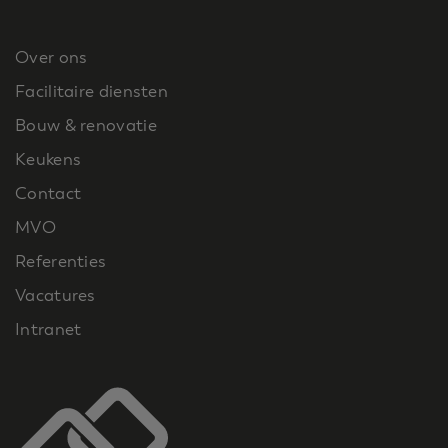
Over ons
Facilitaire diensten
Bouw & renovatie
Keukens
Contact
MVO
Referenties
Vacatures
Intranet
- - - -
What the task requires: Could you set down the records above word for word, without any of the pictures?

Solution to the problem:
Over ons
Facilitaire diensten
Bouw & renovatie
Keukens
Contact
MVO
Referenties
Vacatures
Intranet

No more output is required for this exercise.